A woman in labor is having a terrible time and suddenly shouts out: "Shouldn't! Wouldn't! Couldn't! Didn't! Can't!"
"Don't worry," says the doctor. "These are just contractions."
There are many theories about what makes a joke funny. Incongruity is the presence of two incompatible meanings in the same situation.
I wanted to see if any other conclusions could be drawn from the literature on laughter and humor that has been published in English over the last decade.
After looking through more than 100 papers, I came to the conclusion that laughter is a tool nature may have given us to help us survive.
The physical features of laughter, the brain centers related to producing laughter, and the health benefits of laughter were all discussed in research papers.
There were more than 150 papers that gave evidence for the conditions that make humans laugh.
I was able to condense the process of laughter into three main steps by organizing all the theories into specific areas.
There is a chance that laughter may have been preserved by natural selection. It could explain why we like laughing people.
The incongruity theory can be used to explain humor-driven laughter.
Laughing doesn't mean that things are out of step or incompatible. We find ourselves in a situation that subverts our expectations of normal life.
If we see a tiger walking down a city street, it would be frightening, but it is not comic. If the tiger rolls along like a ball, it becomes hilarious.
Homer Simpson is an anti-hero who makes us laugh when he falls from the roof of his house and bounces like a ball, or when he tries to wrestle Bart from his father.
The human experience is changing into a cartoon version of the world where anything can happen.
The event must be seen as harmless to make it funnier. We laugh because we acknowledge that the tiger or Homer's worlds are not real and that they don't hurt anyone.
We can do a three-step process to stop laughing. It needs a situation that makes you feel crazy or panicked.
The incongruous situation needs to be worked out and overcome. The release of laughter acts as a warning to bystanders that they are okay.
People have used laughter to show others that a fight or flight response is not necessary and that the threat has passed.
Laughing brings us together, makes us more connected, and signals the end of worry. Life affirming is the result of laughter.
The 1936 film Modern Times tells the story of a man and a robot in a factory.
The spectacle of a man reduced to a robot is a fiction and makes us laugh. He isn't a machine. There is no reason to be alarmed.
The joke at the beginning of this article starts with a scene from normal life, then turns into something a little strange and baffling, but which we eventually realize is not serious and very comical.
I showed in a previous study that laughter has an important role to play in our body's chemistry.
Laughing is a releasing mechanism for the body like weeping or chewing.
The brain centers that control fear and anxiety are the ones that control laughter. The release of laughter causes the body to relax.
Clown therapy studies show that humor can be used to help patients heal.
Blood pressure and immune defenses can be improved by humor.

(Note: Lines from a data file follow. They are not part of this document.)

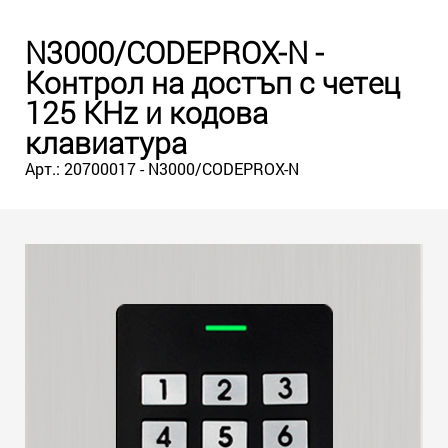
N3000/CODEPROX-N -
Контрол на достъп с четец
125 KHz и кодова
клавиатура
Арт.: 20700017 - N3000/CODEPROX-N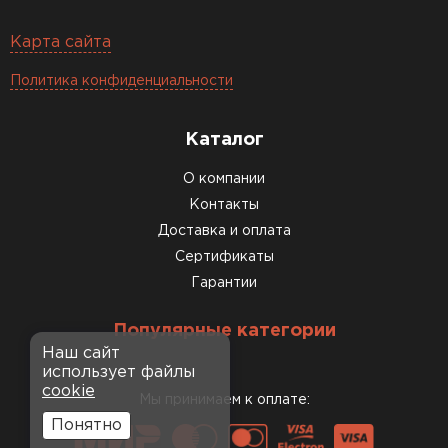
Карта сайта
Политика конфиденциальности
Каталог
О компании
Контакты
Доставка и оплата
Сертификаты
Гарантии
Популярные категории
Наш сайт
использует файлы
cookie
Мы принимаем к оплате:
Понятно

It has been shown in research that humor is used to emphasize concepts and thoughts.
A more productive learning environment can be created by humor in the course material. Enhancing participation and increasing motivation are some of the benefits of humor in a teaching setting.
There is a possibility that people fall in love with someone because they make me laugh. Being funny isn't the only thing that makes it happen. It could be a lot more complicated.
If someone else's laughter makes us laugh, that person is signaling to us that we are safe.
If our laughter is stimulated by their jokes, we can overcome our fears. We are more drawn to funny people if they inspire us to overcome our fears. That could explain why we like laughing people.
We don't think twice about laughing in today's world. It brings a sense of well-being to us, and we just enjoy it.
This very human behavior may have fulfilled an important function in terms of danger awareness and self-preservation.
When we have a brush with danger, we often laugh because of a sense of relief.
Carlo Valerio Bellieni is a professor at the university.
Under a Creative Commons license, this article is re-posted. The original article is worth a read.